**TASK**: Give back exactly the lines from the "inkl. Steuern & Gebühren" line to the final line of the records, and only those, minus any pictures.

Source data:
****************

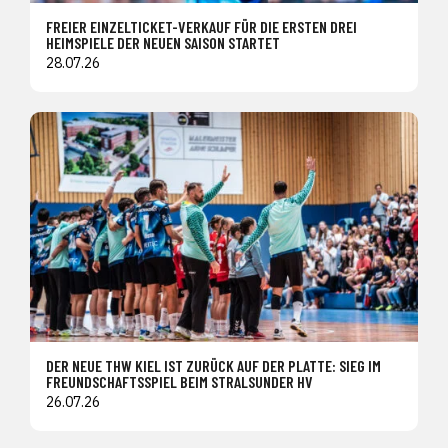
FREIER EINZELTICKET-VERKAUF FÜR DIE ERSTEN DREI
HEIMSPIELE DER NEUEN SAISON STARTET
28.07.26
DER NEUE THW KIEL IST ZURÜCK AUF DER PLATTE: SIEG IM
FREUNDSCHAFTSSPIEL BEIM STRALSUNDER HV
26.07.26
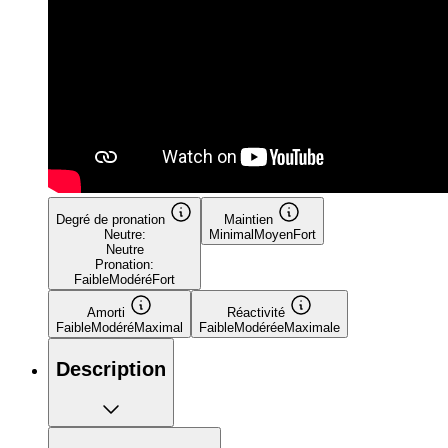
Degré de pronation
Maintien
Neutre:
Minimal
Moyen
Fort
Neutre
Pronation:
Faible
Modéré
Fort
Amorti
Réactivité
Faible
Modéré
Maximal
Faible
Modérée
Maximale
Description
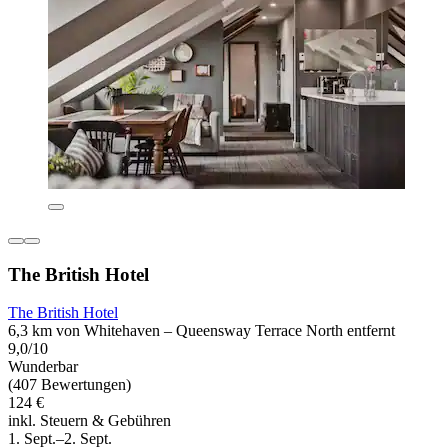
The British Hotel
The British Hotel
6,3 km von Whitehaven – Queensway Terrace North entfernt
9,0/10
Wunderbar
(407 Bewertungen)
124 €
inkl. Steuern & Gebühren
1. Sept.–2. Sept.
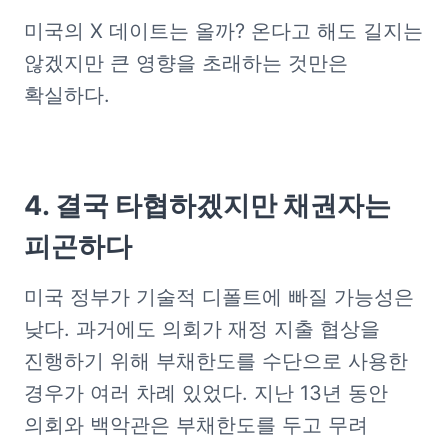
미국의 X 데이트는 올까? 온다고 해도 길지는 
않겠지만 큰 영향을 초래하는 것만은 
확실하다.
4. 결국 타협하겠지만 채권자는 
피곤하다
미국 정부가 기술적 디폴트에 빠질 가능성은 
낮다. 과거에도 의회가 재정 지출 협상을 
진행하기 위해 부채한도를 수단으로 사용한 
경우가 여러 차례 있었다. 지난 13년 동안 
의회와 백악관은 부채한도를 두고 무려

****************

**EXPECTED ANSWER**:
inkl. Steuern & Gebühren
1. Sept.–2. Sept.
미국의 X 데이트는 올까? 온다고 해도 길지는 
않겠지만 큰 영향을 초래하는 것만은 
확실하다.
4. 결국 타협하겠지만 채권자는 
피곤하다
미국 정부가 기술적 디폴트에 빠질 가능성은 
낮다. 과거에도 의회가 재정 지출 협상을 
진행하기 위해 부채한도를 수단으로 사용한 
경우가 여러 차례 있었다. 지난 13년 동안 
의회와 백악관은 부채한도를 두고 무려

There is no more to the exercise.